The provision follows up a well-consolidated CJEU’s case law. Since the Denilauler case[29], concerning an ex parte bank account freezing order, the CJEU has been consistently stressing that scheme and principles of the Brussels I Regulation surround only judgments rendered after an adversary proceeding, or a proceeding in which the defendant not appearing was duly summoned before the enforcement. In other words, the Brussels system is “fundamentally concerned with judicial decisions which, before the recognition and enforcement of them are sought […] have been, or have been capable of being, the subject in [the] State of origin and under various procedure, of an inquiry in adversary proceedings”[30].
Thus, the lack of adversary nature prevents ex parte provisional or protective measures from yielding effects outside the State of origin. Conversely, nothing in the Court’s rulings precludes ex parte measures to have local effects. Actually, parties may request all such measures as may be available under the law of the State in which the assets are located.
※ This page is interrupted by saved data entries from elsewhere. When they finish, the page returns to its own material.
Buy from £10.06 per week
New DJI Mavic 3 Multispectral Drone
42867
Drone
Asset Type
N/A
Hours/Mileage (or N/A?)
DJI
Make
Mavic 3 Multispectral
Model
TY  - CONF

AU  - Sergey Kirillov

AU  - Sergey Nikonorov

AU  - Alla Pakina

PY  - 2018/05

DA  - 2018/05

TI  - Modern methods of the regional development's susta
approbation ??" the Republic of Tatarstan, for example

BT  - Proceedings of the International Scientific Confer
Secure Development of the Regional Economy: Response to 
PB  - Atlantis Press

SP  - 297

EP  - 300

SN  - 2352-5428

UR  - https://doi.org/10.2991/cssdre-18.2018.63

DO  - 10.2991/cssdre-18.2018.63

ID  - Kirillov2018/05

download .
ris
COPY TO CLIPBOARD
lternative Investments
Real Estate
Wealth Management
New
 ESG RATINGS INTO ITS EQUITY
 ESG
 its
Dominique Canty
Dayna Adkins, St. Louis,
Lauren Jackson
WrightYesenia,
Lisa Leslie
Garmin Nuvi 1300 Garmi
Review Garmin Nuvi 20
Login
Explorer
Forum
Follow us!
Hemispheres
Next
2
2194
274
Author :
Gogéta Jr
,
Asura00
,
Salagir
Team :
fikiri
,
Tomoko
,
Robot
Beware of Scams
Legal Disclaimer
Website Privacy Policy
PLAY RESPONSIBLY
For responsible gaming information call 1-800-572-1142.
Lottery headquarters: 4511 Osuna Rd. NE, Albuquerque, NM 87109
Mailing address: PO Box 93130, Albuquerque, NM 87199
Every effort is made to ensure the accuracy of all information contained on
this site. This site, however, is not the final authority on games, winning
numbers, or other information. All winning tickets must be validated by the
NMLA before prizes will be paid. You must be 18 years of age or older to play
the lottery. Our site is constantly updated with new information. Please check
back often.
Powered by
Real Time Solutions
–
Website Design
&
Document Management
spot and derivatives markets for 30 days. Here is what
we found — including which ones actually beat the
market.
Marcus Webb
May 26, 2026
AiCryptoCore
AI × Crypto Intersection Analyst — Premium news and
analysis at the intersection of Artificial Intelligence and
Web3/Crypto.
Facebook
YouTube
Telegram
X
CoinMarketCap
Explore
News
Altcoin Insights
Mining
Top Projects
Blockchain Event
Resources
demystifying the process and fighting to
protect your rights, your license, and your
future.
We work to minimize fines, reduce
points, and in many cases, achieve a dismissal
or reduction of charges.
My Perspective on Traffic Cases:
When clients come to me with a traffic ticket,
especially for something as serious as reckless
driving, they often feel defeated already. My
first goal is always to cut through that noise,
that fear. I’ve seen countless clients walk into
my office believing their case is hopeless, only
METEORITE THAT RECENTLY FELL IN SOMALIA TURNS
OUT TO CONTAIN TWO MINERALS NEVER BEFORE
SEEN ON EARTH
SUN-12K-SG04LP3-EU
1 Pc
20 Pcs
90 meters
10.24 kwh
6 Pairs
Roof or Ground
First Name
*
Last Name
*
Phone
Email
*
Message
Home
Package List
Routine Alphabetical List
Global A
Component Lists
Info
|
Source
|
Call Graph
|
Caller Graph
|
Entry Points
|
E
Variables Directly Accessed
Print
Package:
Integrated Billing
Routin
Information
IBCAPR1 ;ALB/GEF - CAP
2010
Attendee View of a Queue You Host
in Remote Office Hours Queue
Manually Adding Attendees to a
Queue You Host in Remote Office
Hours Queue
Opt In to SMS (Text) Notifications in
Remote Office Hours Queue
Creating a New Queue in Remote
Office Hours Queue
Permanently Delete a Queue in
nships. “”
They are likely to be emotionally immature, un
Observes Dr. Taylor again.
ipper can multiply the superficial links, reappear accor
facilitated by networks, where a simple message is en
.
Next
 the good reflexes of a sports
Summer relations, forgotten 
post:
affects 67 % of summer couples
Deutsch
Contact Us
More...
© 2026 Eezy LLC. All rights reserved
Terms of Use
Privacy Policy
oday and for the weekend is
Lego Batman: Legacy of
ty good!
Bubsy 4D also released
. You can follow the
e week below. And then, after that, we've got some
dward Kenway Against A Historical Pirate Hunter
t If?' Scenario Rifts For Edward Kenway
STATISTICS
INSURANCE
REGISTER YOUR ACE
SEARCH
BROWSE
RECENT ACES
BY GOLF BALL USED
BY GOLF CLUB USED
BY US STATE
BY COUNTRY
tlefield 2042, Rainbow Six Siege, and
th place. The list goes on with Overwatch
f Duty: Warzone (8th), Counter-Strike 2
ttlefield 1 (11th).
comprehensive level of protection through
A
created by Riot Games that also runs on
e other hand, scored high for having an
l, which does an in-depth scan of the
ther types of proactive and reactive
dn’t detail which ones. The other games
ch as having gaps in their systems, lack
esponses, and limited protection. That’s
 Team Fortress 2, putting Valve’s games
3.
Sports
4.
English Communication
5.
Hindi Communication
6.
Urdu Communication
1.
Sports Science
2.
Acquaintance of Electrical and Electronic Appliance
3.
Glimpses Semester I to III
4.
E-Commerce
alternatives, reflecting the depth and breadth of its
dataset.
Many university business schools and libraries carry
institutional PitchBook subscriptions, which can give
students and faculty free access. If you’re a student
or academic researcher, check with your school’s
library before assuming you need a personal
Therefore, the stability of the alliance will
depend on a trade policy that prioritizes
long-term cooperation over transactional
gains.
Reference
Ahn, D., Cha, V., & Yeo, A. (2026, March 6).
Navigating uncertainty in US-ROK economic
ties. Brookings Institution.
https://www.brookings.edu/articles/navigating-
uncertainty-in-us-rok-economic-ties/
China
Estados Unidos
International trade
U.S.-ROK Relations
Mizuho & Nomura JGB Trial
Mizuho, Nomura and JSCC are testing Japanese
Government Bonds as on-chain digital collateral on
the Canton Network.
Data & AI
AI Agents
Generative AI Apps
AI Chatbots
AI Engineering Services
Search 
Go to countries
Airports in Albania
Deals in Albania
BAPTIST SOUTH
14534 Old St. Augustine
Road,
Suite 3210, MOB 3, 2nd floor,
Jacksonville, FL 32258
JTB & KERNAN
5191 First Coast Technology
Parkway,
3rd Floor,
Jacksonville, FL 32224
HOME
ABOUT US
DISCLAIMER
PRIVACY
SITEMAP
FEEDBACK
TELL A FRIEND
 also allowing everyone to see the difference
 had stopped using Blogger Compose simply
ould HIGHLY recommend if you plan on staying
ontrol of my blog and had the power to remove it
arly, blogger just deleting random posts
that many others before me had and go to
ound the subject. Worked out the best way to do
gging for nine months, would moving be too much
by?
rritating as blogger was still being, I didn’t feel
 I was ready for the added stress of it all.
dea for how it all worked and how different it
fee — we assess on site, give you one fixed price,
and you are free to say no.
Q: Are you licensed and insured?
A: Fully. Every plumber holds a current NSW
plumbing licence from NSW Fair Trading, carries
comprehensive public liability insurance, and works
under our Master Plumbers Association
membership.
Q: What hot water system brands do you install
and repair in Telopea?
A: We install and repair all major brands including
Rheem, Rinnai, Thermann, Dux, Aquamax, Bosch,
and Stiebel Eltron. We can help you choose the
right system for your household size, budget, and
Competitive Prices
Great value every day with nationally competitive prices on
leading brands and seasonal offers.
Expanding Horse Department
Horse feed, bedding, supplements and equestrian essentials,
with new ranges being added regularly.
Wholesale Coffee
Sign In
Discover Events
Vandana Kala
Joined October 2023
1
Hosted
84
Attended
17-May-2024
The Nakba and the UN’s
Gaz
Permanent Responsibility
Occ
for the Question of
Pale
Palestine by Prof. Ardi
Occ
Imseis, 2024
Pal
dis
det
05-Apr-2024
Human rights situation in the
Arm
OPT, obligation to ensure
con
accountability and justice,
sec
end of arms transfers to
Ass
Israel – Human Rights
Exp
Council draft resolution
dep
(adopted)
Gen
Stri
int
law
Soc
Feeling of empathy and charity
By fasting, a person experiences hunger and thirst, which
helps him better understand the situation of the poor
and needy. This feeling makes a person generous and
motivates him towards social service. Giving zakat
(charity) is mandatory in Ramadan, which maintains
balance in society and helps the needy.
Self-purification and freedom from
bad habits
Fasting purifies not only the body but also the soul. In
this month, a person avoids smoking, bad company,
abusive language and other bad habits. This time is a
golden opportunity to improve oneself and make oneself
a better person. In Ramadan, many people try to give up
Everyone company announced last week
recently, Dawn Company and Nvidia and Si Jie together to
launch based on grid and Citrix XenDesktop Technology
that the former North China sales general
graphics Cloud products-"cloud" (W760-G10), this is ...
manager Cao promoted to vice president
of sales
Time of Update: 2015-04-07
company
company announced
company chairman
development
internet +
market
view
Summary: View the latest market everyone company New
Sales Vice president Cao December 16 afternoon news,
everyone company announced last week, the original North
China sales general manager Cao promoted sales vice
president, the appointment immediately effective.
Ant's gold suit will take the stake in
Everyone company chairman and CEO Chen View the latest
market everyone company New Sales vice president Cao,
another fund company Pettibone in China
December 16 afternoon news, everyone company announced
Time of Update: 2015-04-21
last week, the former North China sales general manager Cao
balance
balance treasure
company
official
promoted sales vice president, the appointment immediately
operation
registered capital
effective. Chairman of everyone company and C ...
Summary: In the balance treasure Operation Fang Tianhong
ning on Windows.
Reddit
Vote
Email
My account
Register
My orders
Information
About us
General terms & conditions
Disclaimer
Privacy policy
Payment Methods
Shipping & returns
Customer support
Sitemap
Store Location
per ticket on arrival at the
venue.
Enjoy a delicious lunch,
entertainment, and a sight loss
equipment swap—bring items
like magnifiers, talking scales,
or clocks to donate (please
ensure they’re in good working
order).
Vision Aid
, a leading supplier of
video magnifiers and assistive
What if ex parte measures are ordered by insolvency courts in the scheme of the EIR? Given that the EIR relies on the Brussels Ibis Regulation as far as the enforcement is concerned, any national measures should undergo the Denilauler test.
Nonetheless, ex parte measures that the IPs activate to recovery debtor’s assets should be differently treated from ex parte measures concerning disputed third-party’s assets in ancillary adversary proceedings, such as those arising out of avoidance actions.
The first measures pertain to the powers to recovery the debtor’s assets that the IPs wield under (and in compliance with) Article 21. They pose no problems with respect to the debtor's right of defence, let alone when the debtor is divested. Insolvency-related adversary proceedings regarding third-party assets should instead comply with the third-party right of defence (as a right of respondent in the ancillary proceedings) so as for the proceedings to meet the fair trial principles. Therefore, the cross-border recognition of ex parte measures is likely to infringe the Denilauler principles in the second case. The same is for ex parte measures ordered in relation to proceedings commenced or to be commenced by the IP before courts having jurisdiction under the Brussels Ibis Regulation[31].
All in all, the IPs’d better demand ex parte measures to local courts, i.e., in the State where the assets are located, and the measures are to be enforced.